1. **Clean architectural boundaries** — binary assembles, kernel provides, gateway routes.
2. **Consistent error handling** — `thiserror` for library, `anyhow` for binary.
3. **Good documentation** — module-level doc comments explain intent and rationale.
4. **Feature-gated compilation** — channels, browser, OTel are opt-in.
5. **Defensive config validation** — separates errors from warnings, validates cron expressions.
6. **Audit-first design** — all events flow to audit trail, guardian daemon verifies integrity.
7. **Memory integration** — compaction summaries captured as memories, memories blended into system prompts.

### Recommended Improvements

1. **Add `workspace_dir` to oxi-agent's `AgentLoopConfig`** — eliminates the CWD race condition.
2. **Refactor `run_agent_loop()` parameters** into an `AgentLoopContext` struct.

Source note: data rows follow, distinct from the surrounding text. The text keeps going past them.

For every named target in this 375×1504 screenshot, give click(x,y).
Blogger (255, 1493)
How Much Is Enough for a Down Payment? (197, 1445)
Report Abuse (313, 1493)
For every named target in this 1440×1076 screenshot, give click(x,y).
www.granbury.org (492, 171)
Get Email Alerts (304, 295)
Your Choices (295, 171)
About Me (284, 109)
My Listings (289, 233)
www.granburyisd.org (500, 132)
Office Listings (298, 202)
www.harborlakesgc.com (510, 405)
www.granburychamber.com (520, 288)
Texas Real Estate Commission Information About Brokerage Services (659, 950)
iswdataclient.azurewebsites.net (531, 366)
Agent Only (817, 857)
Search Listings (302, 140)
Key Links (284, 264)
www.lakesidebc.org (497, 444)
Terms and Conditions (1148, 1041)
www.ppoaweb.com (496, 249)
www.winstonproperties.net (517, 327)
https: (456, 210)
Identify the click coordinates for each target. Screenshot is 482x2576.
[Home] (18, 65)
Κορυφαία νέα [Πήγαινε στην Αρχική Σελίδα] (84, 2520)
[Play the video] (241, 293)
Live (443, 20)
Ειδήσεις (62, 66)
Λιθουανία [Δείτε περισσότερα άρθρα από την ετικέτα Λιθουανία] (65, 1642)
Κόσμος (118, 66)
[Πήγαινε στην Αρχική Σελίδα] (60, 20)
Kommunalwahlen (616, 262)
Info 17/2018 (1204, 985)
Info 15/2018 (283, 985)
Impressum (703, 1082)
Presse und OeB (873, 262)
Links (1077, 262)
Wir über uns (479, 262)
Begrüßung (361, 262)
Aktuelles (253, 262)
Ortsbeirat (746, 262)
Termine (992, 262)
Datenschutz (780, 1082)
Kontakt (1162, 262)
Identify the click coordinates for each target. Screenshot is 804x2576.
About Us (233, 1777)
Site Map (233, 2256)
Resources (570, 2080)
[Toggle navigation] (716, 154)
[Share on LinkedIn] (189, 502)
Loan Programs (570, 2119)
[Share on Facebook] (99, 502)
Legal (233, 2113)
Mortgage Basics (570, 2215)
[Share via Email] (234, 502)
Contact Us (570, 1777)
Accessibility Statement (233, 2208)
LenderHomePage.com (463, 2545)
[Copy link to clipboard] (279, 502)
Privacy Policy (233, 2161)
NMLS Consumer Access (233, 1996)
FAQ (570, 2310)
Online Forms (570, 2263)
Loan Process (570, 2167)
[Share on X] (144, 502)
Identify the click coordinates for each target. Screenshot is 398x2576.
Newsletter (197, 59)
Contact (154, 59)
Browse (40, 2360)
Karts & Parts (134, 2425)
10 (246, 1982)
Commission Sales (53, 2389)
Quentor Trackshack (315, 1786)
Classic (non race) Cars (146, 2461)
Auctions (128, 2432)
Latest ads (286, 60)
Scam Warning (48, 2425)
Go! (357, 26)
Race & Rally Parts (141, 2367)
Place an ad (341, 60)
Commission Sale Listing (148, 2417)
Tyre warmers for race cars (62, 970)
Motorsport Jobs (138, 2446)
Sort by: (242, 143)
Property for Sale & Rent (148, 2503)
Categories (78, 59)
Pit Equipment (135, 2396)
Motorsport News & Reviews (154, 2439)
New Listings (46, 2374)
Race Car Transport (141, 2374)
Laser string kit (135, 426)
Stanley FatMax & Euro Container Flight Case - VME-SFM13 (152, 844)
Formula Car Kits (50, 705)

3. **Add `CancellationToken` support** to the supervisor for real task cancellation on `kill()`.
4. **Add unit tests** for supervisor state machine, event bus publish/subscribe, config parsing/validation.
5. **Extract subcommand handlers** from `main()` into a `commands/` module.
6. **Add `Timeout` and `RateLimited` variants** to `KernelError`.
7. **Consider making `publish()` return `()`** or properly handle broadcast lag errors.